Wednesday, June 12, 2013

Indecisions

I used to be really, really good about planning my meals.  I was in a different phase of my life as we all were in the past but again, I was really good about it.  I was at least 10lbs skinnier, I worked out, drank less and was making more money and lived in a nice apartment with a great kitchen.  Now, many moons later, my career path had changed which changed my income as well as my dwellings and drinking habits.   I no longer plan my meals well nor do I enjoy cooking as much as I had once before but I attribute part of that aspect to my tiny kitchen minus the dishwasher. 

Today was a rather warm day which kind of kills your appetite.  Normally,when it's this warm I tend to go for cold, snack type fare.  Salads, sushi, simple veggies and chicken, dips with crackers and cheese and so on and so on....however none of that stuff appealed to me at all today.  I even texted a friend in hopes of being inspired to make something satisfying.  But alas, none of his suggestions sounded worthy of a meal.  Not due to bad suggestions, but just due to the fact that I am bored my food options. 

Sometimes I wish that I lived somewhere else where I had more variety of choices.  Now mind you, my current hometown is a foodie's paradise.  There are many restaurants that have been noted in many magazines, travel brouchures, award winning contests and a 'must eat here' fanfare.  Yes, we have some awesome local restaurants and I have visited many.  However, if you're looking for something quick and different then that can present a challenge unless you already have made plans with family or friends to hit the town.  And if you like local brews, whether it be beer or coffee, we have plenty that as well. 

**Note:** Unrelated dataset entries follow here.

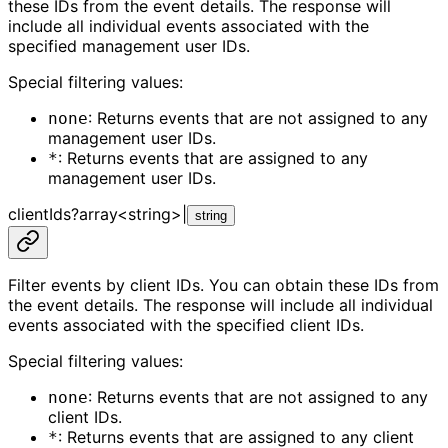
these IDs from the event details. The response will
include all individual events associated with the
specified management user IDs.
Special filtering values:
: Returns events that are not assigned to any
none
management user IDs.
: Returns events that are assigned to any
*
management user IDs.
clientIds
?
array<
string
>
|
string
Filter events by client IDs. You can obtain these IDs from
the event details. The response will include all individual
events associated with the specified client IDs.
Special filtering values:
: Returns events that are not assigned to any
none
client IDs.
: Returns events that are assigned to any client
*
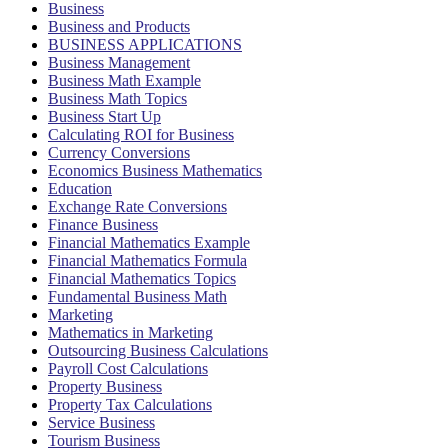
Business
Business and Products
BUSINESS APPLICATIONS
Business Management
Business Math Example
Business Math Topics
Business Start Up
Calculating ROI for Business
Currency Conversions
Economics Business Mathematics
Education
Exchange Rate Conversions
Finance Business
Financial Mathematics Example
Financial Mathematics Formula
Financial Mathematics Topics
Fundamental Business Math
Marketing
Mathematics in Marketing
Outsourcing Business Calculations
Payroll Cost Calculations
Property Business
Property Tax Calculations
Service Business
Tourism Business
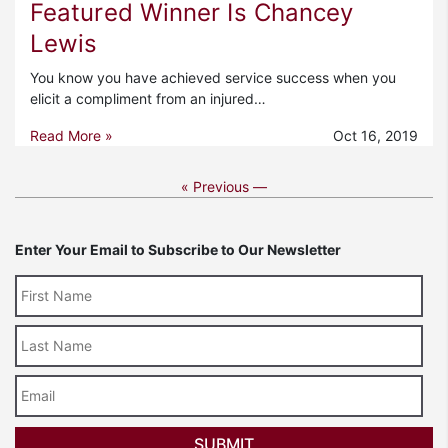
Featured Winner Is Chancey
Lewis
You know you have achieved service success when you
elicit a compliment from an injured…
Read More »
Oct 16, 2019
« Previous —
Enter Your Email to Subscribe to Our Newsletter
Last
Name
Email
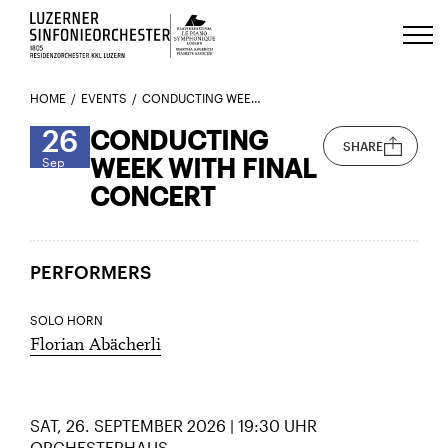
Luzerns Klavierfestival «Le Piano 
HOME
EVENTS
CONDUCTING WEEK WITH FINAL CONCERT
26
CONDUCTING
SHARE
WEEK WITH FINAL
Sep
CONCERT
PERFORMERS
SOLO HORN
Florian Abächerli
SAT, 26. SEPTEMBER 2026 | 19:30 UHR
ORCHESTERHAUS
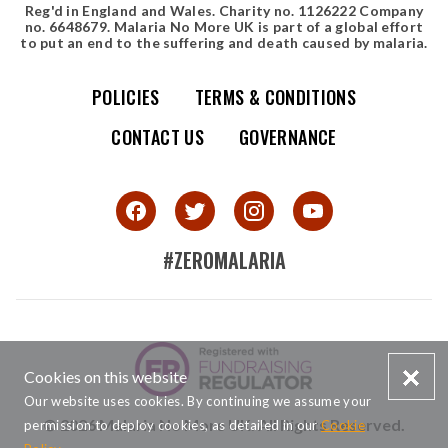
Reg'd in England and Wales. Charity no. 1126222 Company
no. 6648679. Malaria No More UK is part of a global effort
to put an end to the suffering and death caused by malaria.
POLICIES
TERMS & CONDITIONS
Simple site map
CONTACT US
GOVERNANCE
#ZEROMALARIA
SMALL PRINT
Cookies on this website
Our website uses cookies. By continuing we assume your
© 2026 Malaria No More UK. All Rights Reserved.
permission to deploy cookies, as detailed in our
Cookie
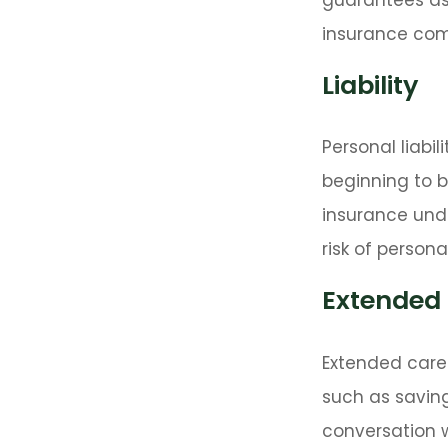
insurance com
Liability
Personal liabi
beginning to b
insurance unde
risk of personal 
Extended
Extended care 
such as saving
conversation 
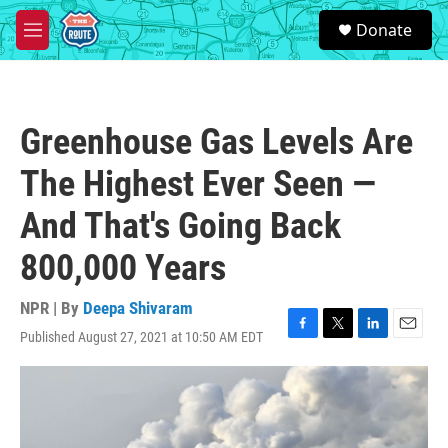
Skip to main content
S
Donate
e
M
a
e
r
n
c
u
h
Greenhouse Gas Levels Are
u
e
The Highest Ever Seen —
r
y
And That's Going Back
800,000 Years
NPR | By
Deepa Shivaram
Published August 27, 2021 at 10:50 AM EDT
F
T
L
E
a
w
i
m
c
i
n
a
e
t
k
i
b
t
e
l
o
e
d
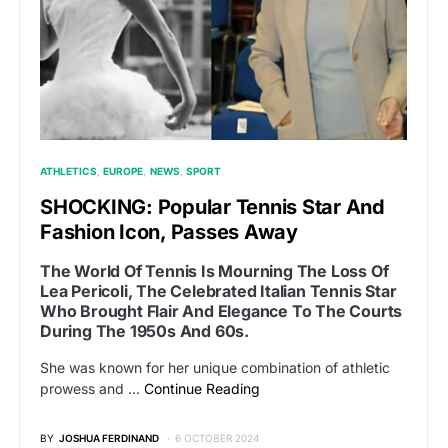
ATHLETICS
EUROPE
NEWS
SPORT
SHOCKING: Popular Tennis Star And
Fashion Icon, Passes Away
The World Of Tennis Is Mourning The Loss Of
Lea Pericoli, The Celebrated Italian Tennis Star
Who Brought Flair And Elegance To The Courts
During The 1950s And 60s.
She was known for her unique combination of athletic
prowess and …
Continue Reading
BY
JOSHUA FERDINAND
6 OCTOBER 2024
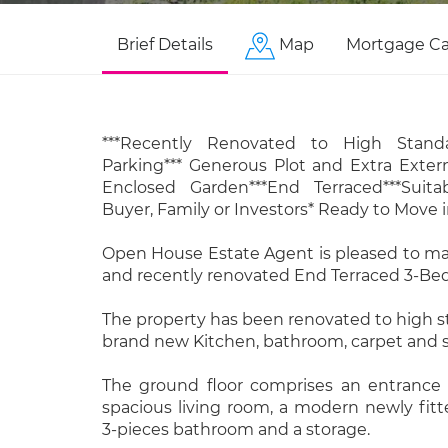
Brief Details
Map
Mortgage Ca
***Recently Renovated to High Standa
Parking*** Generous Plot and Extra Extern
Enclosed Garden***End Terraced***Suita
Buyer, Family or Investors* Ready to Move i
Open House Estate Agent is pleased to ma
and recently renovated End Terraced 3-Be
The property has been renovated to high 
brand new Kitchen, bathroom, carpet and 
The ground floor comprises an entrance h
spacious living room, a modern newly fit
3-pieces bathroom and a storage.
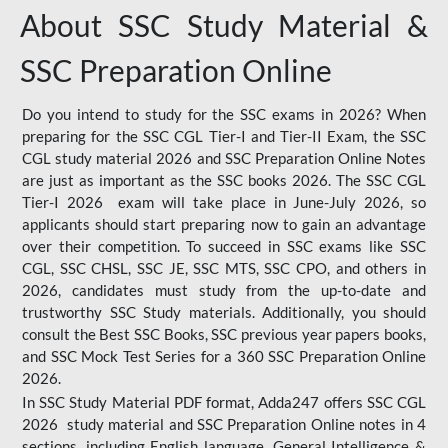
About SSC Study Material &
SSC Preparation Online
Do you intend to study for the SSC exams in 2026? When
preparing for the SSC CGL Tier-I and Tier-II Exam, the SSC
CGL study material 2026 and SSC Preparation Online Notes
are just as important as the SSC books 2026. The SSC CGL
Tier-I 2026 exam will take place in June-July 2026, so
applicants should start preparing now to gain an advantage
over their competition. To succeed in SSC exams like SSC
CGL, SSC CHSL, SSC JE, SSC MTS, SSC CPO, and others in
2026, candidates must study from the up-to-date and
trustworthy SSC Study materials. Additionally, you should
consult the Best SSC Books, SSC previous year papers books,
and SSC Mock Test Series for a 360 SSC Preparation Online
2026.
In SSC Study Material PDF format, Adda247 offers SSC CGL
2026 study material and SSC Preparation Online notes in 4
sections, including English language, General Intelligence &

However, I feel like if I lived somewhere else like some of the places I have visited then I wouldn't have such 'what do I want for dinner' issues like I had tonight.  There are times that I get this way and it frustrates me which is rather stupid to a degree but being a 'foodie' myself, I want something different and satifying to say the least.  I am tired of the same ol' same ol' and the idea of cooking doesn't always get me excited when it's late in the evening and I have to clean up a mess that I have made that will feed four or more people when I just need to feed myself.  Ah...the joys of singlehood. 

Needless to say, I relented to a salad and a piece of fried chicken paired with a nice glass of wine followed by half of a chocolate muffin with berries.  At least the wine and chocolate was satisfying.  And yes, I griped about making dinner.  I am certain that there are many others with hungry kids who are in that same boat.  I have no doubt about that.  But being 'Miss Independent' has it's own challenges.  Guess I'm still learning about myself in that realm.  Until next time....Bon Appetite!  elizinashe

Wednesday, June 5, 2013

Nothing in Particular

Sometimes you get really lucky when it comes to taking pictures. This is one of them.  I took this at my mom's place the evening after my pinning ceremony.  Her Rhododendron bushes are huge.  Almost as tall as I am with lots of blooms.  They certainly were pretty.  I think the biggest shocker for me was I took this shot from my phone vs. my digital camera.  Technology has come a long way.  I'm taking some vacation time next month with camera in tow.  However, with the convenience of smart phones, I wonder if I will even bother with my digital friend or will I just grab my phone and start shooting.  I guess I will cross that bridge when I come to it.  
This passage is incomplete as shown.